Below is a listing; restate from it, character for character, the lines beginning at the line holding "por meio do" and ending at the line holding "tem como objetivo", both included.
»»
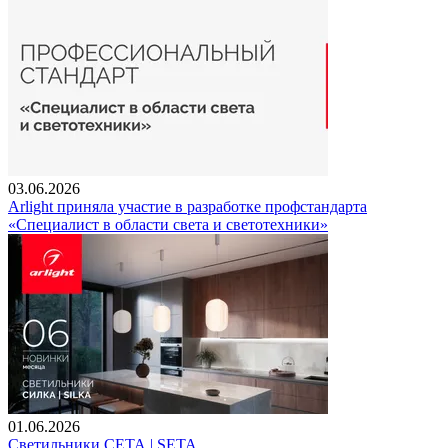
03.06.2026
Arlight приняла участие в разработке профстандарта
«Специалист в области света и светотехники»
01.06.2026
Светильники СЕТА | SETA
««
»»
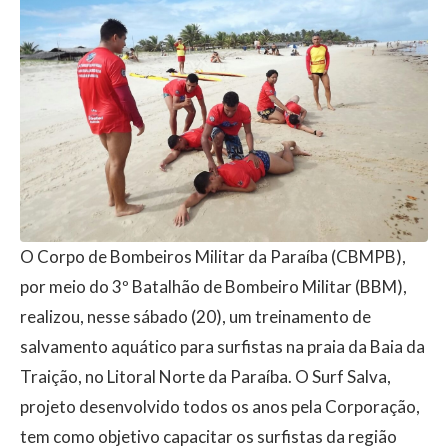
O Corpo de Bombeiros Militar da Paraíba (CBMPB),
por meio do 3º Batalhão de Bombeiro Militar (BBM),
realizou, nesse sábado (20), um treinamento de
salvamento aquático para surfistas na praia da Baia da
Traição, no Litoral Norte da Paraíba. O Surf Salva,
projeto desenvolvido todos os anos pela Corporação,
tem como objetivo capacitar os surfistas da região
««
Worked solution
por meio do 3º Batalhão de Bombeiro Militar (BBM),
realizou, nesse sábado (20), um treinamento de
salvamento aquático para surfistas na praia da Baia da
Traição, no Litoral Norte da Paraíba. O Surf Salva,
projeto desenvolvido todos os anos pela Corporação,
tem como objetivo capacitar os surfistas da região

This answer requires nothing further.